Joanna: Prior to COVID-19, the US economy experienced one of its longest ever growth periods aided by accommodative monetary policies. But, despite this expansion and low unemployment, inflation remained benign. The Fed’s new average inflation targeting policy is aimed at pushing up inflationary expectations over time. Unsurprisingly, the initial market response was a bear steepening in the US yield curve in which longer term bond yields rose more than the short-dated ones.

But we think the market is less convinced on the Fed’s ability to achieve its 2% average inflation target simply through forward guidance rhetoric. Long-term inflation expectations are being questioned; Japan’s “lost decade” of deflation is cited as a risk. With concerns over an undesirable cycle of ever-lower inflation and inflation expectations coming to the fore, a more proactive response from the Fed may be needed to see higher longer-dated bond yields in 2021.

Craig: To add on, the Fed will likely continue its current policy until they see inflation shoot above its 2% target for an extended period. Historically, the Bank of Japan cut its interest rate to 0% in 1999, and it only managed to keep policy rate above 0% for a brief period of time in 2000-2001 and 2006-2008. It is a challenge to see a sustained rise in inflation given that on the demand side, we are still in an early cycle and far from experiencing labour and resource shortages.

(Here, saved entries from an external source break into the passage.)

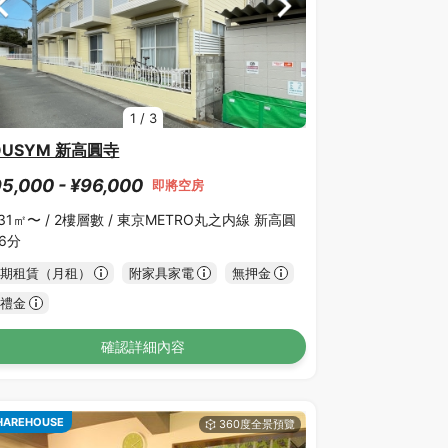
1
/
3
OUSYM 新高圓寺
5,000 - ¥96,000
即將空房
.31㎡〜 /
2樓層數 /
東京METRO丸之内線 新高圓
 6分
期租賃（月租）
附家具家電
無押金
禮金
確認詳細內容
HAREHOUSE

Meanwhile, the secular disinflation trend spurred by an acceleration of technology adoption in the wake of COVID-19 and aging global demographics may persist for longer. But on the flip side, COVID-19 has further called into question globalisation which was already under political pressure. Increased onshoring and the costs associated could put upward pressure on prices.

Our base case is for above trend growth in the second half of 2021 at which point core inflation will rise, but this could prove temporary and insufficient to prompt a monetary policy response. If inflation, elusive for so many years, does return, investors will need to be mindful of the impact this will have on their investment returns. Cash deposits become even more unattractive as real yields fall and purchasing power is further eroded. This may well act as a catalyst for asset allocation away from cash and towards investments better suited to an inflationary environment. Traditional government bonds and credit, all else being equal, will suffer in an inflationary environment due to their fixed / nominal return. Inflation linked bonds could be an interesting alternative although selectivity here is key as valuations are currently unattractive. But with interest rates at zero and the yield curve relatively flat, the long-term benefit of holding developed government bonds is questionable.

Equities are traditionally seen as a good hedge against inflation as corporate revenues in certain sectors will track rising prices. However, it is not a linear relationship and changes to the input costs of production and a dampening effect on consumer demand need to be considered - so once again selectivity is key.